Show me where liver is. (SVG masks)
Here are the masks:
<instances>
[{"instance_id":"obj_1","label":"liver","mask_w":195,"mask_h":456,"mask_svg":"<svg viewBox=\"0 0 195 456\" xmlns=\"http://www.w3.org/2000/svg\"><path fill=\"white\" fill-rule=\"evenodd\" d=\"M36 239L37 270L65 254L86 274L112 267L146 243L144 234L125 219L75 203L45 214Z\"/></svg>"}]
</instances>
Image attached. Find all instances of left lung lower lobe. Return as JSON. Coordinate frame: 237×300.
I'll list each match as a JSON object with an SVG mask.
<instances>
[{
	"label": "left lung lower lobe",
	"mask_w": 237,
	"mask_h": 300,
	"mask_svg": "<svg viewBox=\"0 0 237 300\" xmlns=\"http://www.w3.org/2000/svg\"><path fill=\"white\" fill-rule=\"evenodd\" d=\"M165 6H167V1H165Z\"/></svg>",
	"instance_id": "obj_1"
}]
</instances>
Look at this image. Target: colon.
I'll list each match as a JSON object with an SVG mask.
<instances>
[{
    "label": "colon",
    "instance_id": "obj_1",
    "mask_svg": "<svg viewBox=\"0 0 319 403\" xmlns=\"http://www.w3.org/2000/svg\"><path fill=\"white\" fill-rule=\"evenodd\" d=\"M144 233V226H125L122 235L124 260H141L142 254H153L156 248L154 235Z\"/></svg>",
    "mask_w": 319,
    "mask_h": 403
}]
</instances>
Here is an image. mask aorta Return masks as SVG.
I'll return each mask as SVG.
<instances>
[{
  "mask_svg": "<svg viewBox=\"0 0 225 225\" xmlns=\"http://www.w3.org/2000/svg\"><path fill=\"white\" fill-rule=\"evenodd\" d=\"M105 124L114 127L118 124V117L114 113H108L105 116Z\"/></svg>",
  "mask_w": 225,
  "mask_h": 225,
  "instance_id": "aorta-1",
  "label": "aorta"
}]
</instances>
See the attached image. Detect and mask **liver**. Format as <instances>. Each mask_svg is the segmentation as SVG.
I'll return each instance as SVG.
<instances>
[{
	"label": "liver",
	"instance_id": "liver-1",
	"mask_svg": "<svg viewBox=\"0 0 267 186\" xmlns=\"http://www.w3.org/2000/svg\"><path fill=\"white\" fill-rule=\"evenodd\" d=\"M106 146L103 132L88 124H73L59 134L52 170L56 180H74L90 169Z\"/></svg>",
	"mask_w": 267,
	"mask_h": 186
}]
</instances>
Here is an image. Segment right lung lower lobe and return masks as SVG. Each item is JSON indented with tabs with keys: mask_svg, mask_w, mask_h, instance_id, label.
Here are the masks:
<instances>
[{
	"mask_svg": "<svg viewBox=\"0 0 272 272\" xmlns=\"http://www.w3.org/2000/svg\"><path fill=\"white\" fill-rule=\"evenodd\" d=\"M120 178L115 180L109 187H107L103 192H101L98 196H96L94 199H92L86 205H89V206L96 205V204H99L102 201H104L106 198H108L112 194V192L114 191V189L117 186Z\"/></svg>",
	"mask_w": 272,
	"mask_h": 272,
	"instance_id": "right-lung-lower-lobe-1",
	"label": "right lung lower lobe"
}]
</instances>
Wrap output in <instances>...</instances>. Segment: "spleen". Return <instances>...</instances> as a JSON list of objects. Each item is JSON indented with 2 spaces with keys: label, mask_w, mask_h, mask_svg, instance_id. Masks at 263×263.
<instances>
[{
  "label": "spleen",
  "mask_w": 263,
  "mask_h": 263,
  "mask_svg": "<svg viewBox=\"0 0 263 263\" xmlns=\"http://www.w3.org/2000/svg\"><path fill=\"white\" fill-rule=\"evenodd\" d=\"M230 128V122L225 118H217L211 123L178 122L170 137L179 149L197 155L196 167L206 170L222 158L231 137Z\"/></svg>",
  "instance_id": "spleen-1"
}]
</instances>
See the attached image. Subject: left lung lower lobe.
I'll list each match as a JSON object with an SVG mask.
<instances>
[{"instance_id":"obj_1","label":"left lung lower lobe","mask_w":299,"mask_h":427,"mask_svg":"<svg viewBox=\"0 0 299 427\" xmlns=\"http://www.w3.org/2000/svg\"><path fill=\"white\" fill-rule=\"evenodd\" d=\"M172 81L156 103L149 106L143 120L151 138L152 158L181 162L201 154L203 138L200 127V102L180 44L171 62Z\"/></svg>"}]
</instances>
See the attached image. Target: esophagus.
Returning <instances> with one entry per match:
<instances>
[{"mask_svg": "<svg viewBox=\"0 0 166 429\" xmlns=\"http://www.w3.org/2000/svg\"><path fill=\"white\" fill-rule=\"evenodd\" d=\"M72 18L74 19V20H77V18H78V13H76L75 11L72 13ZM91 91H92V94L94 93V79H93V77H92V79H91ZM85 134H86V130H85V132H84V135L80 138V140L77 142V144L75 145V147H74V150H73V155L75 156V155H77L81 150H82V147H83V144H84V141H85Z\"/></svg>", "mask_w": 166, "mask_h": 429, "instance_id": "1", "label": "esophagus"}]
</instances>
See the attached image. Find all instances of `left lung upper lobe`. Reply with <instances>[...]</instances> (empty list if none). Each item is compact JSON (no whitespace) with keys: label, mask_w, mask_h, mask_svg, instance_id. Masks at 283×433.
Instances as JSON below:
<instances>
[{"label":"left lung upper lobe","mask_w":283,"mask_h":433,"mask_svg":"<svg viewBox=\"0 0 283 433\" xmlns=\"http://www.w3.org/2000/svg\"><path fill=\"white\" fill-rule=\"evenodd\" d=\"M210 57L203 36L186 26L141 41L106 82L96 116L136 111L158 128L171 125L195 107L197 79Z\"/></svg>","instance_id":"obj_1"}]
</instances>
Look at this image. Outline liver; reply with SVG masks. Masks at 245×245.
========================================================================
◆ Action item ◆
Starting at the top of the records, copy every line exactly.

◆ Result for this task ◆
Show me where liver is. (SVG masks)
Here are the masks:
<instances>
[{"instance_id":"obj_1","label":"liver","mask_w":195,"mask_h":456,"mask_svg":"<svg viewBox=\"0 0 195 456\" xmlns=\"http://www.w3.org/2000/svg\"><path fill=\"white\" fill-rule=\"evenodd\" d=\"M36 239L37 270L65 254L86 274L112 267L146 243L144 234L125 219L75 203L45 214Z\"/></svg>"}]
</instances>
Image attached. Find all instances of left lung lower lobe. Return as JSON. Coordinate frame: 237×300.
I'll list each match as a JSON object with an SVG mask.
<instances>
[{
	"label": "left lung lower lobe",
	"mask_w": 237,
	"mask_h": 300,
	"mask_svg": "<svg viewBox=\"0 0 237 300\" xmlns=\"http://www.w3.org/2000/svg\"><path fill=\"white\" fill-rule=\"evenodd\" d=\"M165 6H167V1H165Z\"/></svg>",
	"instance_id": "obj_1"
}]
</instances>
Look at this image. Target: colon.
I'll list each match as a JSON object with an SVG mask.
<instances>
[{
    "label": "colon",
    "instance_id": "obj_1",
    "mask_svg": "<svg viewBox=\"0 0 319 403\" xmlns=\"http://www.w3.org/2000/svg\"><path fill=\"white\" fill-rule=\"evenodd\" d=\"M144 233V226H125L122 235L124 260H141L142 254H153L156 248L154 235Z\"/></svg>",
    "mask_w": 319,
    "mask_h": 403
}]
</instances>
Here is an image. mask aorta Return masks as SVG.
I'll return each mask as SVG.
<instances>
[{
  "mask_svg": "<svg viewBox=\"0 0 225 225\" xmlns=\"http://www.w3.org/2000/svg\"><path fill=\"white\" fill-rule=\"evenodd\" d=\"M105 124L114 127L118 124V117L114 113H108L105 116Z\"/></svg>",
  "mask_w": 225,
  "mask_h": 225,
  "instance_id": "aorta-1",
  "label": "aorta"
}]
</instances>
See the attached image. Detect and mask **liver**. Format as <instances>. Each mask_svg is the segmentation as SVG.
I'll return each instance as SVG.
<instances>
[{
	"label": "liver",
	"instance_id": "liver-1",
	"mask_svg": "<svg viewBox=\"0 0 267 186\" xmlns=\"http://www.w3.org/2000/svg\"><path fill=\"white\" fill-rule=\"evenodd\" d=\"M106 146L103 132L88 124H73L59 134L52 170L56 180H74L90 169Z\"/></svg>",
	"mask_w": 267,
	"mask_h": 186
}]
</instances>
Here is an image. Segment right lung lower lobe and return masks as SVG. Each item is JSON indented with tabs with keys: mask_svg, mask_w, mask_h, instance_id, label.
Here are the masks:
<instances>
[{
	"mask_svg": "<svg viewBox=\"0 0 272 272\" xmlns=\"http://www.w3.org/2000/svg\"><path fill=\"white\" fill-rule=\"evenodd\" d=\"M120 178L115 180L109 187H107L103 192H101L98 196H96L94 199H92L86 205H89V206L96 205V204H99L102 201H104L106 198H108L112 194V192L114 191V189L117 186Z\"/></svg>",
	"mask_w": 272,
	"mask_h": 272,
	"instance_id": "right-lung-lower-lobe-1",
	"label": "right lung lower lobe"
}]
</instances>
Wrap output in <instances>...</instances>. Segment: "spleen". Return <instances>...</instances> as a JSON list of objects. Each item is JSON indented with 2 spaces with keys: label, mask_w, mask_h, mask_svg, instance_id. Masks at 263×263.
<instances>
[{
  "label": "spleen",
  "mask_w": 263,
  "mask_h": 263,
  "mask_svg": "<svg viewBox=\"0 0 263 263\" xmlns=\"http://www.w3.org/2000/svg\"><path fill=\"white\" fill-rule=\"evenodd\" d=\"M230 128V122L225 118H217L211 123L178 122L170 137L179 149L197 155L196 167L206 170L222 158L231 137Z\"/></svg>",
  "instance_id": "spleen-1"
}]
</instances>
See the attached image. Subject: left lung lower lobe.
I'll list each match as a JSON object with an SVG mask.
<instances>
[{"instance_id":"obj_1","label":"left lung lower lobe","mask_w":299,"mask_h":427,"mask_svg":"<svg viewBox=\"0 0 299 427\" xmlns=\"http://www.w3.org/2000/svg\"><path fill=\"white\" fill-rule=\"evenodd\" d=\"M172 81L156 103L149 106L143 120L151 138L152 158L181 162L201 154L203 138L200 127V102L180 44L171 62Z\"/></svg>"}]
</instances>
See the attached image. Target: esophagus.
Returning <instances> with one entry per match:
<instances>
[{"mask_svg": "<svg viewBox=\"0 0 166 429\" xmlns=\"http://www.w3.org/2000/svg\"><path fill=\"white\" fill-rule=\"evenodd\" d=\"M72 18L74 19V20H77V18H78V13H76L75 11L72 13ZM91 91H92V94L94 93V79H93V77H92V79H91ZM85 134H86V130H85V132H84V135L80 138V140L77 142V144L75 145V147H74V150H73V155L75 156V155H77L81 150H82V147H83V144H84V141H85Z\"/></svg>", "mask_w": 166, "mask_h": 429, "instance_id": "1", "label": "esophagus"}]
</instances>
See the attached image. Find all instances of `left lung upper lobe`. Reply with <instances>[...]</instances> (empty list if none). Each item is compact JSON (no whitespace) with keys: label, mask_w, mask_h, mask_svg, instance_id. Masks at 283×433.
Instances as JSON below:
<instances>
[{"label":"left lung upper lobe","mask_w":283,"mask_h":433,"mask_svg":"<svg viewBox=\"0 0 283 433\" xmlns=\"http://www.w3.org/2000/svg\"><path fill=\"white\" fill-rule=\"evenodd\" d=\"M210 57L203 36L186 26L141 41L106 82L96 116L136 111L158 128L171 125L195 107L197 79Z\"/></svg>","instance_id":"obj_1"}]
</instances>
Look at this image. Outline liver; reply with SVG masks. Masks at 245×245.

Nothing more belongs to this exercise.